Please reproduce each of the entries below exactly as they appear.

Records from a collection
------------------------------------------------------------
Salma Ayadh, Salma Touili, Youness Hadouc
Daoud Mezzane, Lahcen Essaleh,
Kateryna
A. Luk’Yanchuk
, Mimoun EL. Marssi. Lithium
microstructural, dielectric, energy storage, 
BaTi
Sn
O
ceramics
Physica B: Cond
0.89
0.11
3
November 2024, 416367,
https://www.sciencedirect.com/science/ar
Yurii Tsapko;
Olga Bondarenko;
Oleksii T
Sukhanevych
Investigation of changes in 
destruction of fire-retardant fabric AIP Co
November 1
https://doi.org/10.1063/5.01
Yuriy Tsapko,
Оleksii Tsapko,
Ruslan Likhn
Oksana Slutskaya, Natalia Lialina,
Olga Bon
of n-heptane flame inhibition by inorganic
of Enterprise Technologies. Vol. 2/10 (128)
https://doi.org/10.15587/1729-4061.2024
------------------------------------------------------------
Written response:
Salma Ayadh, Salma Touili, Youness Hadouc
Daoud Mezzane, Lahcen Essaleh,
Kateryna
A. Luk’Yanchuk
, Mimoun EL. Marssi. Lithium
microstructural, dielectric, energy storage, 
BaTi
Sn
O
ceramics
Physica B: Cond
0.89
0.11
3
November 2024, 416367,
https://www.sciencedirect.com/science/ar
Yurii Tsapko;
Olga Bondarenko;
Oleksii T
Sukhanevych
Investigation of changes in 
destruction of fire-retardant fabric AIP Co
November 1
https://doi.org/10.1063/5.01
Yuriy Tsapko,
Оleksii Tsapko,
Ruslan Likhn
Oksana Slutskaya, Natalia Lialina,
Olga Bon
of n-heptane flame inhibition by inorganic
of Enterprise Technologies. Vol. 2/10 (128)
https://doi.org/10.15587/1729-4061.2024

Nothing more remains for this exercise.